Praise For Cheri and The Last of Cheri

“Chéri is [Colette’s] masterpiece.”—Michael Straight, The New Republic

“A wonderful subject [treated with] intelligence, mastery, and understanding of the least-admitted secrets of the flesh.”—André Gide

Farrar, Straus and Giroux, 9780374532222, 320pp.

Publication Date: June 23, 2009

About the Author

Colette (1873-1954) published some eighty volumes of fiction and nonfiction. She also had careers as a newspaper reporter, screenwriter, and musichall star. Acknowledged in her lifetime as a master of modern French prose, she was the first woman admitted into the Academie Goncourt. Judith Thurman is the author of "Secrets of the Flesh: A Life of Colette," which was awarded both the Los Angeles Times Book Prize and the Salon Book Award for biography. She is a regular contributor to "The New Yorker."

Conversation Starters from

What did you discover about Colette’s life by reading Judith Thurman’s introduction?
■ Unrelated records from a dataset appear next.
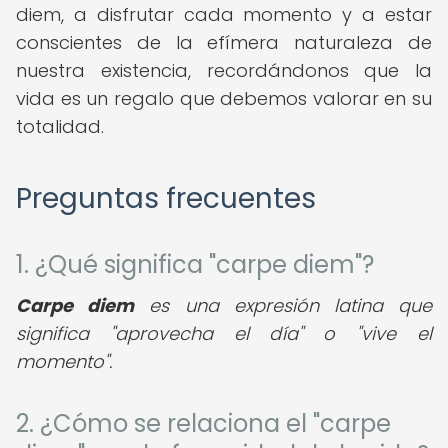
diem, a disfrutar cada momento y a estar
conscientes de la efímera naturaleza de
nuestra existencia, recordándonos que la
vida es un regalo que debemos valorar en su
totalidad.
Preguntas frecuentes
1. ¿Qué significa "carpe diem"?
Carpe diem
es una expresión latina que
significa "aprovecha el día" o "vive el
momento".
2. ¿Cómo se relaciona el "carpe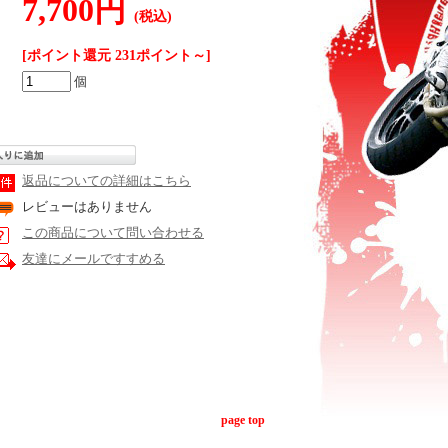
7,700円
(税込)
[ポイント還元 231ポイント～]
個
返品についての詳細はこちら
レビューはありません
この商品について問い合わせる
友達にメールですすめる
page top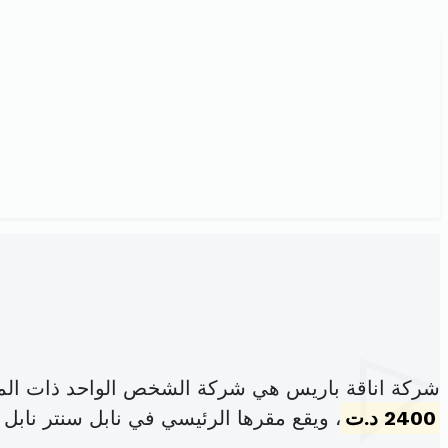
شركة اناقة باريس هي شركة الشخص الواحد ذات المس
2400 د.ت
، ويقع مقرها الرئيسي في نابل سنتر نابل 8000 (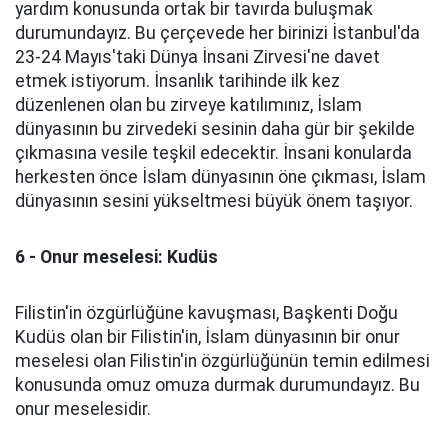
yardım konusunda ortak bir tavırda buluşmak
durumundayız. Bu çerçevede her birinizi İstanbul'da
23-24 Mayıs'taki Dünya İnsani Zirvesi'ne davet
etmek istiyorum. İnsanlık tarihinde ilk kez
düzenlenen olan bu zirveye katılımınız, İslam
dünyasının bu zirvedeki sesinin daha gür bir şekilde
çıkmasına vesile teşkil edecektir. İnsani konularda
herkesten önce İslam dünyasının öne çıkması, İslam
dünyasının sesini yükseltmesi büyük önem taşıyor.
6 - Onur meselesi: Kudüs
Filistin'in özgürlüğüne kavuşması, Başkenti Doğu
Kudüs olan bir Filistin'in, İslam dünyasının bir onur
meselesi olan Filistin'in özgürlüğünün temin edilmesi
konusunda omuz omuza durmak durumundayız. Bu
onur meselesidir.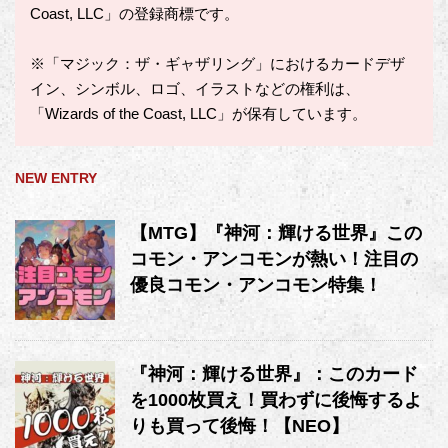
Coast, LLC」の登録商標です。
※「マジック：ザ・ギャザリング」におけるカードデザ
イン、シンボル、ロゴ、イラストなどの権利は、
「Wizards of the Coast, LLC」が保有しています。
NEW ENTRY
【MTG】『神河：輝ける世界』この
コモン・アンコモンが熱い！注目の
優良コモン・アンコモン特集！
『神河：輝ける世界』：このカード
を1000枚買え！買わずに後悔するよ
りも買って後悔！【NEO】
Why might Colette have opposed suffragettes while applauding women who were financially independent? How did the knowledge of Colette’s later affair with her stepson affect your reading of Chéri?

Discuss the novel’s theme of physical beauty. Does a woman’s power lie in her appearance? When it comes to aging and the laws of attraction, do equal standards exist between men and women?

In the novel, power is also derived by showing no desire: both Léa and Chéri are careful not to reveal their feelings for each other. Do you think this is the way most couples experience a relationship? Would Léa and Chéri have stayed together if they had talked of love sooner, or did uncertainty keep their relationship alive?

Do Madame Peloux and Madame Marie-Laure (Edmée’s mother) have similar approaches to parenting? Are they good mothers?

What did Patron, the boxer, try to teach Chéri about being a man? What does Chéri seem to believe about the differences between men and women? Why does his femininity vex Léa?

To what extent does Léa act as a surrogate mother for Chéri? Is it good for wives and girlfriends to behave maternally toward their men?

What are the other effects of the age difference between Chéri and Léa? How does age give Léa an advantage over Edmée?

How does Desmond’s club reflect France’s cultural history during this time period? What was symbolic about the sale of Léa’s home (to Americans, no less)?

What does Chéri mean when, on page 263, he says that he is chaste while the rest of the world is mired in deception? Is he right?

In terms of mood, tone, and storytelling, what shifts did you notice between Chéri and The Last of Chéri? How did your impressions of Chéri change between the 4 opening scenes of Chéri and the closing scenes of The Last of Chéri?

Does Léa’s life appeal to you? Who is her twenty-first-century equivalent?

Would Léa have married Chéri, given the chance? Would their marriage have been happier than his marriage to Edmée? What is the difference between Léa’s financial power and Edmée’s?

What pain is Chéri trying to relieve in the closing scene of The Last of Chéri? Do his actions mean that Léa “won”?

What distinctions did you notice between Chéri and the film? What might Colette have said about the production? What made Michelle Pfeiffer ideal for the role of Léa?

Which of Colette’s novels had you read previously? How does Chéri other portrayals of men as lovers?